Brief: Leaving out the images, transcribe every record below exactly.

Records provided:
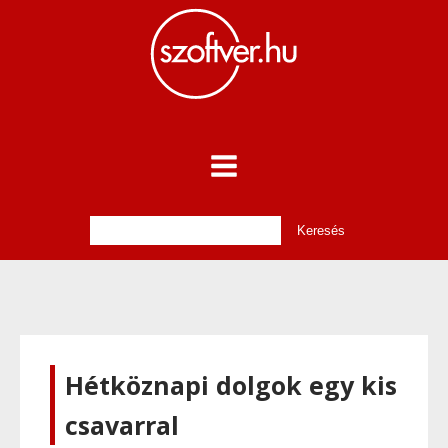
Hétköznapi dolgok egy kis
csavarral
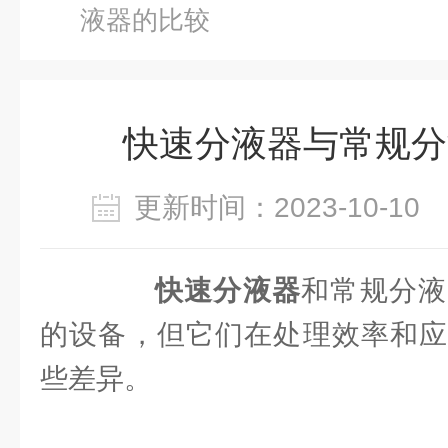
液器的比较
快速分液器与常规分
更新时间：2023-10-1
快速分液器
和常规分液
的设备，但它们在处理效率和应
些差异。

Final answer:
Hétköznapi dolgok egy kis
csavarral
液器的比较
快速分液器与常规分
更新时间：2023-10-1
快速分液器
和常规分液
的设备，但它们在处理效率和应
些差异。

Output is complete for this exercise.